To improve those chances of success, the company focuses on unraveling the complexity of human disease biology. To that end, it seeks to identify as much data as possible for its AI algorithms to ingest. “We’re thinking about literature, patents and any form of written documentation, where large language models can increasingly extract not just facts but also inferred knowledge from that literature,” Phelan said. “We’ve got information around the pathology of diseases, symptoms and imaging information, but a focus on biological systems — dysregulated processes and mechanisms right at the cellular level.” 

To date, The company has established collaborations with multiple Big Pharma companies, including AstraZeneca, GSK and Novartis. Its alliance with AstraZeneca centers around identifying novel drug targets for chronic kidney disease (CKD) and idiopathic pulmonary fibrosis (IPF). That collaboration has resulted in the selection of three novel targets for drug development, with milestone payments made to BenevolentAI for each of those.

8. Pfizer

The world’s biggest pharma company has partnerships with several AI companies, including Truveta, Gero, CytoReason and Tempus.
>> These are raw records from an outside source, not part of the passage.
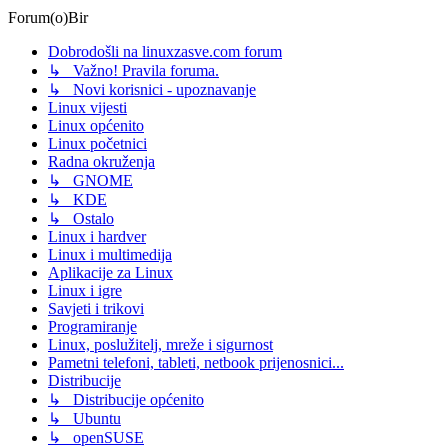
Forum(o)Bir
Dobrodošli na linuxzasve.com forum
↳ Važno! Pravila foruma.
↳ Novi korisnici - upoznavanje
Linux vijesti
Linux općenito
Linux početnici
Radna okruženja
↳ GNOME
↳ KDE
↳ Ostalo
Linux i hardver
Linux i multimedija
Aplikacije za Linux
Linux i igre
Savjeti i trikovi
Programiranje
Linux, poslužitelj, mreže i sigurnost
Pametni telefoni, tableti, netbook prijenosnici...
Distribucije
↳ Distribucije općenito
↳ Ubuntu
↳ openSUSE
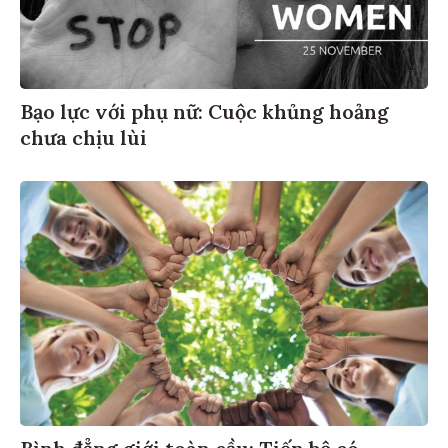
Bạo lực với phụ nữ: Cuộc khủng hoảng
chưa chịu lùi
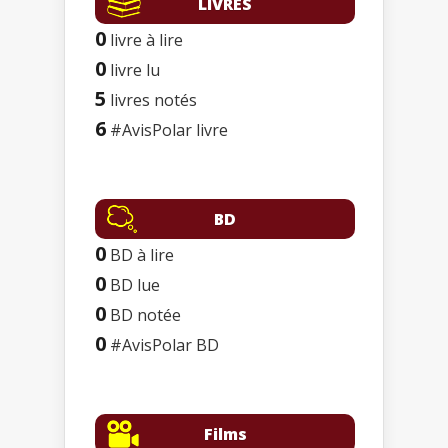
LIVRES
0
livre à lire
0
livre lu
5
livres notés
6
#AvisPolar livre
BD
0
BD à lire
0
BD lue
0
BD notée
0
#AvisPolar BD
Films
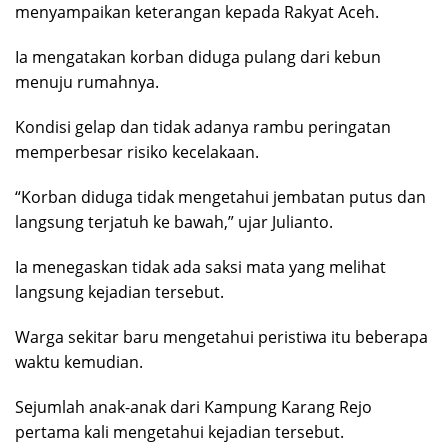
menyampaikan keterangan kepada Rakyat Aceh.
Ia mengatakan korban diduga pulang dari kebun
menuju rumahnya.
Kondisi gelap dan tidak adanya rambu peringatan
memperbesar risiko kecelakaan.
“Korban diduga tidak mengetahui jembatan putus dan
langsung terjatuh ke bawah,” ujar Julianto.
Ia menegaskan tidak ada saksi mata yang melihat
langsung kejadian tersebut.
Warga sekitar baru mengetahui peristiwa itu beberapa
waktu kemudian.
Sejumlah anak-anak dari Kampung Karang Rejo
pertama kali mengetahui kejadian tersebut.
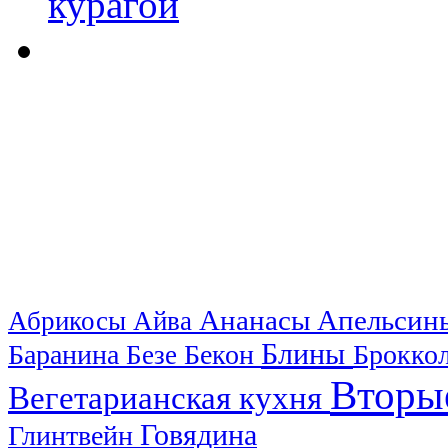
Ананасы
Апельси
Абрикосы
Айва
Блины
Баранина
Бекон
Брокко
Безе
Вторы
Вегетарианская кухня
Говядина
Глинтвейн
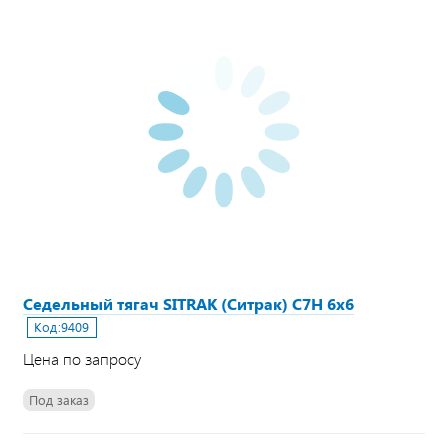
Седельный тягач SITRAK (Ситрак) C7H 6х6
Код:
9409
Цена по запросу
Под заказ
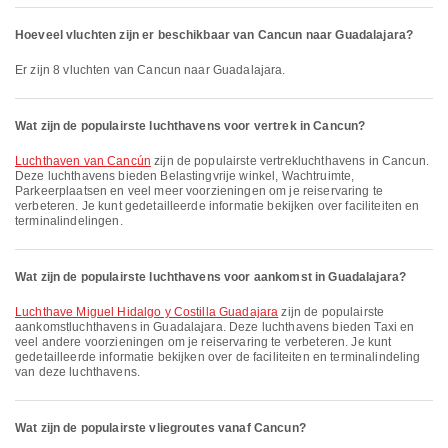
Hoeveel vluchten zijn er beschikbaar van Cancun naar Guadalajara?
Er zijn 8 vluchten van Cancun naar Guadalajara.
Wat zijn de populairste luchthavens voor vertrek in Cancun?
Luchthaven van Cancún
zijn de populairste vertrek­lucht­havens in Cancun.
Deze luchthavens bieden Belastingvrije winkel, Wachtruimte,
Parkeerplaatsen en veel meer voorzieningen om je reiservaring te
verbeteren. Je kunt gedetailleerde informatie bekijken over faciliteiten en
terminalindelingen.
Wat zijn de populairste luchthavens voor aankomst in Guadalajara?
Luchthave Miguel Hidalgo y Costilla Guadajara
zijn de populairste
aankomstluchthavens in Guadalajara. Deze luchthavens bieden Taxi en
veel andere voorzieningen om je reiservaring te verbeteren. Je kunt
gedetailleerde informatie bekijken over de faciliteiten en terminalindeling
van deze luchthavens.
Wat zijn de populairste vliegroutes vanaf Cancun?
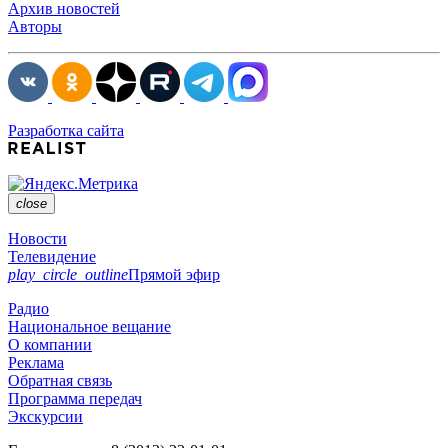
Архив новостей
Авторы
Разработка сайта
close
Новости
Телевидение
play_circle_outline
Прямой эфир
Радио
Национальное вещание
О компании
Реклама
Обратная связь
Программа передач
Экскурсии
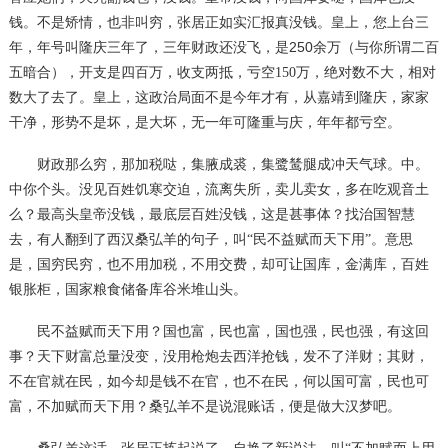
钱。不是矫情，也非叫穷，张居正如实汇报真没钱。皇上，您上台三
250
年，年号叫隆庆三年了，三年财政还没飞，是
余万（与你所谓二百
五暗合），开支是四百万，收支两抵，亏空
150万，绝对数不大，相对
数大了去了。皇上，这政治局面不是今年才有，从嘉靖到隆庆，家家
干净，形势不是坏，是大坏，无一年可隆重与庆，年年都亏空。
财政那么穷，那加税哒，集腋成裘，集鹭鸶腿成冲天气球。中。
中你个头。没见百姓饥寒交迫，流离失所，卖儿卖女，多在吃观音土
么？最高头皇帝没钱，最底层百姓没钱，这是甚事体？找治国智慧
去，有人翻到了西汉桑弘羊的句子，叫
“民不益赋而天下用”。意思
是，国穷民穷，也不用加税，不用交费，却可让国库，金满库，百姓
银胀柜，国家粮食储备库谷米堆山头。
民不益赋而天下用？国也富，民也富，国也强，民也强，有这回
事？天下财富总量没变，没用枪炮去西洋抢钱，发不了洋财；其财，
不在官就在民，如今却是钱不在官，也不在民，何以国可富，民也可
富，不加赋而天下用？桑弘羊不是说混账话，便是做大汉梦吧。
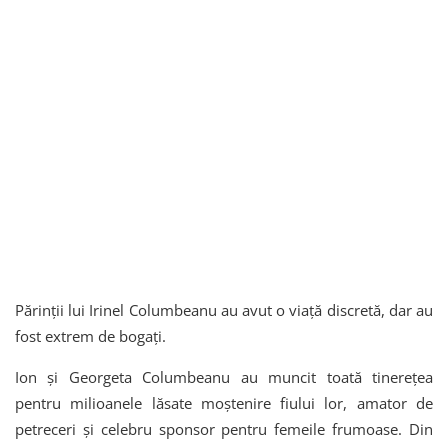
Părinții lui Irinel Columbeanu au avut o viață discretă, dar au
fost extrem de bogați.
Ion și Georgeta Columbeanu au muncit toată tinerețea
pentru milioanele lăsate moștenire fiului lor, amator de
petreceri și celebru sponsor pentru femeile frumoase. Din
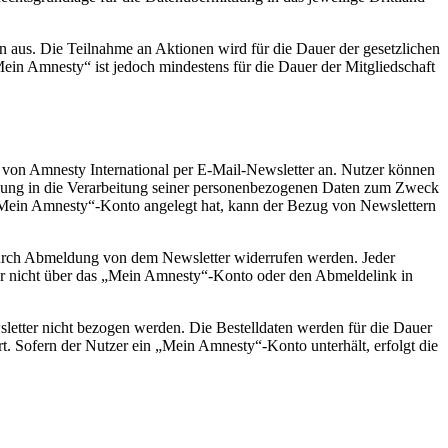
ion aus. Die Teilnahme an Aktionen wird für die Dauer der gesetzlichen
Mein Amnesty“ ist jedoch mindestens für die Dauer der Mitgliedschaft
 von Amnesty International per E-Mail-Newsletter an. Nutzer können
lligung in die Verarbeitung seiner personenbezogenen Daten zum Zweck
 „Mein Amnesty“-Konto angelegt hat, kann der Bezug von Newslettern
t durch Abmeldung von dem Newsletter widerrufen werden. Jeder
er nicht über das „Mein Amnesty“-Konto oder den Abmeldelink in
ewsletter nicht bezogen werden. Die Bestelldaten werden für die Dauer
ert. Sofern der Nutzer ein „Mein Amnesty“-Konto unterhält, erfolgt die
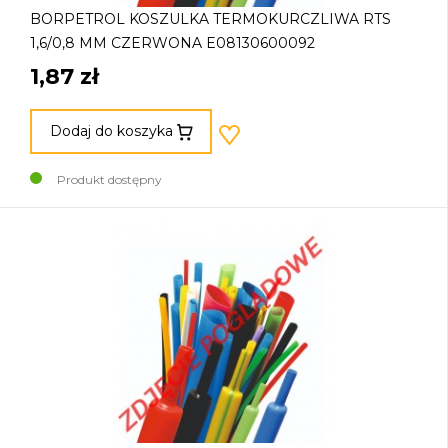
BORPETROL KOSZULKA TERMOKURCZLIWA RTS
1,6/0,8 MM CZERWONA E08130600092
1,87 zł
Dodaj do koszyka
Produkt dostępny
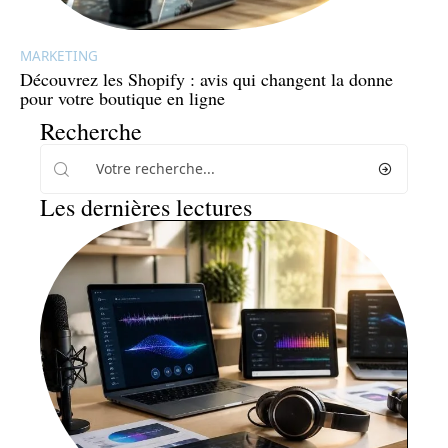
MARKETING
Découvrez les Shopify : avis qui changent la donne
pour votre boutique en ligne
Recherche
Les dernières lectures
In addition, Pfizer has entered into a data-sharing agreement with Vysioneer to augment oncology clinical trials with AI. The company is also creating an ML research hub dedicated to creating new predictive models and tools. Applications include using ML to explore disease pathophysiology and creating testable hypotheses. The company is also using AI to improve its understanding of patient populations and stratifications through the Pfizer Innovation Research (PfIRe) Lab.
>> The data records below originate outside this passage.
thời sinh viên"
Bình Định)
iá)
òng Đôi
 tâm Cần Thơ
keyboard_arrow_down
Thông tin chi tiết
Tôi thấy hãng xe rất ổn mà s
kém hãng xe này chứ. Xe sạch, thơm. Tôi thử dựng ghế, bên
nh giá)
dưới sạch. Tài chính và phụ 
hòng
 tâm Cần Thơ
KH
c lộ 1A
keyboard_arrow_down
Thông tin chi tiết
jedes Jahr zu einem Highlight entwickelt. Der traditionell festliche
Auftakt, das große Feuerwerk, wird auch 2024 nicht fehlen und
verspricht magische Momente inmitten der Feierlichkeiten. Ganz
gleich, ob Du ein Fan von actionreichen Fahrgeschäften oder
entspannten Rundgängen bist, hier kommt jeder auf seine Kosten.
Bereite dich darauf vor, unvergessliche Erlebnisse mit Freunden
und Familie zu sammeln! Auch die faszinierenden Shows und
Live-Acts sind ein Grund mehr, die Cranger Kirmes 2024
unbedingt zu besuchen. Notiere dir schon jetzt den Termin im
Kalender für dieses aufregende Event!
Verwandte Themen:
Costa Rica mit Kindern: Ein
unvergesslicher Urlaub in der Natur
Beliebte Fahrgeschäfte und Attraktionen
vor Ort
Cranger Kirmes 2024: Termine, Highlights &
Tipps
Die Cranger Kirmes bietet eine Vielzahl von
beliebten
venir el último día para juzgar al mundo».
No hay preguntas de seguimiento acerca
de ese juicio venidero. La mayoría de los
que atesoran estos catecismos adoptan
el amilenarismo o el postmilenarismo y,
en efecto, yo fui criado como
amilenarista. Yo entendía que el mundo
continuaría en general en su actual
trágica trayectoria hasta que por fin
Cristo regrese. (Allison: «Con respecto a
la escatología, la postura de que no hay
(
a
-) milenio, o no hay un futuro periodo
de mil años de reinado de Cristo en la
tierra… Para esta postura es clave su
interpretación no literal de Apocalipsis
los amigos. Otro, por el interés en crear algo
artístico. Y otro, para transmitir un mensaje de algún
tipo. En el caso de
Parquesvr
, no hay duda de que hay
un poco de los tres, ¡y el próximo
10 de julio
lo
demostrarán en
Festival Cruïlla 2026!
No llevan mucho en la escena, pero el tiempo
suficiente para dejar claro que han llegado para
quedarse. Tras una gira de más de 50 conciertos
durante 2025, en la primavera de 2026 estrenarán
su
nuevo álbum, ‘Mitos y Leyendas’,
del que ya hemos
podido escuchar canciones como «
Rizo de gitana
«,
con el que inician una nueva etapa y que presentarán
Additionally, Pfizer has developed dashboards to monitor the effect of COVID-19 on clinical trials in real-time using digital technologies and AI. Pfizer scientists have used AI and supercomputing to create new vaccines and medicines, such as the oral COVID-19 treatment Paxlovid. 

9. AstraZeneca

The Cambridge, UK-based startup has collaborated with more than 100 prominent pharma partners and AI providers since 2015. Partners include Clinithink, Qure.ai, BenevolentAI and Medsol AI Solutions. Focuses of those partnerships involve applying machine learning to the identification and development of novel therapeutics for chronic renal disease and idiopathic pulmonary fibrosis.
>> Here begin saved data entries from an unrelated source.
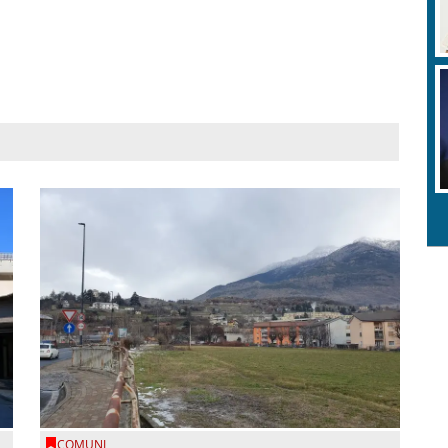
COMUNI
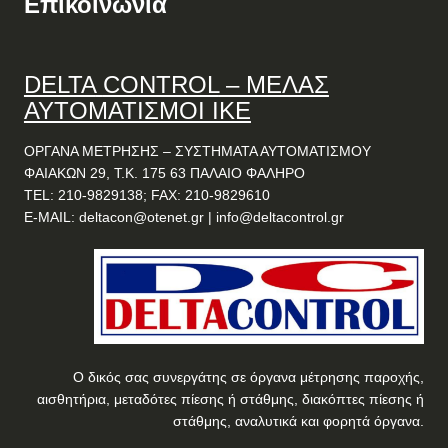
Επικοινωνία
DELTA
CONTROL
– ΜΕΛΑΣ
ΑΥΤΟΜΑΤΙΣΜΟΙ ΙΚΕ
ΟΡΓΑΝΑ ΜΕΤΡΗΣΗΣ – ΣΥΣΤΗΜΑΤΑ ΑΥΤΟΜΑΤΙΣΜΟΥ
ΦΑΙΑΚΩΝ 29, Τ.Κ. 175 63 ΠΑΛΑΙΟ ΦΑΛΗΡΟ
TEL: 210-9829138; FAX: 210-9829610
E-MAIL:
deltacon@otenet.gr
|
info@deltacontrol.gr
Ο δικός σας συνεργάτης σε όργανα μέτρησης παροχής,
αισθητήρια, μεταδότες πίεσης ή στάθμης, διακόπτες πίεσης ή
στάθμης, αναλυτικά και φορητά όργανα.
Additionally, AstraZeneca is using AI and data science across its R&D projects. AstraZeneca is collaborating with other businesses to improve its AI skills, including Viking Therapeutics to speed up the development of NASH drugs and the sequencing behemoth Illumina to identify new drug discovery targets. The business is also utilizing AWS services to drive operational efficiency. 

10. Janssen

​​The Johnson & Johnson subsidiary is embracing AI’s potential in various drug development domains, ranging from target discovery to clinical trials. In a recent presentation, the company’s chief data science officer said the company is building a team of “bilingual” employees skilled in clinical research and data science. 

Like other Big Pharma firms, Janssen is also exploring the use of AI across it drug development activities, including drug discovery, clinical trial design, patient identification and manufacturing optimization. To date, the drug company has more than 100 ongoing AI projects. 

Janssen is tapping the power of AI in clinical trial design as well. By analyzing patient data and trial outcomes, the company is using algorithms to help refine criteria, improve patient selection and identify potential trial pitfalls. For instance, the company’s Trials360.ai platform uses machine learning to optimize site feasibility, site engagement and patient recruitment.